Étrange. Un peu glauque même, de savoir qu'il avait cette photo de toi plus jeune pendant tout ce temps. Est-ce que tu aurais pris une des siennes si t'avais réussi par chance à entrer chez lui? Non, vraiment, ce n'est pas le genre de choses que tu ferai. A ce stade, c'est presque du voyeurisme.
« La prochaine fois, demande-moi. »
Le ton reste neutre, car tu ne veux pas que Percy recommence. Tu te sens un peu envahi, et t'as pas l'habitude qu'on te montre aussi clairement ses intentions amoureuses. C'est mettre la charrue avant les bœufs, alors qu'il n'y a même pas de boeufs. D'un mouvement de doigts, tu reprends délicatement la photographie qui doit manquer à l'appel dans le salon.
« Si jamais un membre de la famille s'en aperçoit, t'es grillé, j'te signale. »
Tu la ranges soigneusement dans la poche de ton jean, puis porte un regard à Percy qui semble assez tendu. No kidding. Tu serais pareil si on venait de t'attraper la main dans le sac. Le pauvre.
« Allez détends-toi, c'est qu'une photo, j'vais pas t'bouffer. »

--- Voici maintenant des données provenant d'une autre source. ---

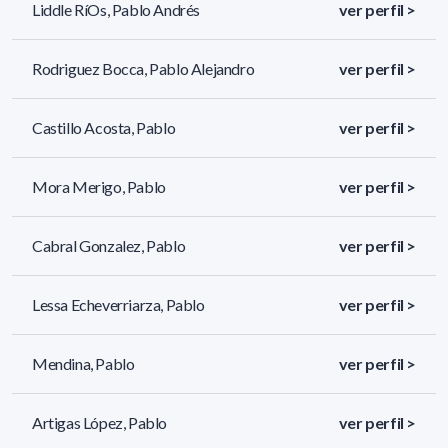
Liddle Rí­Os, Pablo Andrés
ver perfil >
Rodriguez Bocca, Pablo Alejandro
ver perfil >
Castillo Acosta, Pablo
ver perfil >
Mora Merigo, Pablo
ver perfil >
Cabral Gonzalez, Pablo
ver perfil >
Lessa Echeverriarza, Pablo
ver perfil >
Mendina, Pablo
ver perfil >
Artigas López, Pablo
ver perfil >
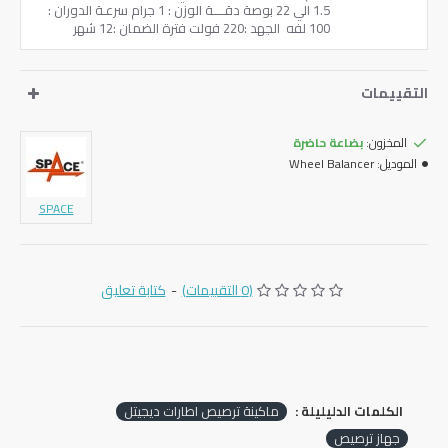
‎1.5‏ الي ‎22‏ بوصة ‏دقــــة الوزن ‏: ‎1‏ جرام ‏سرعـة الدوران ‏:
‎100‏ لفه ‏ ‏الجهد :220 فولت فترة الضمان ‏:‎12‏ شهر
التقييمات
المخزون:
بضاعة حاضرة
الموديل:
Wheel Balancer
SPACE
(0 التقييمات)
-
كتابة تعليق
الكلمات الدليليلة :
ماكينة ترصيص اطارات ديجيتل
جهاز ترصيص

Un rire traverse timidement tes lèvres et tu t'assois à ses côtés sur le lit pour essayer de détendre un peu l'atmosphère étouffante. Le matelas rebondit un peu et ajoute un côté puérile à la situation.
« Alors comme ça, tu craques sur les infirmiers toi? J'suis presque offensé là. »
Tu l'es sûrement un peu, même si t'adores le provoquer.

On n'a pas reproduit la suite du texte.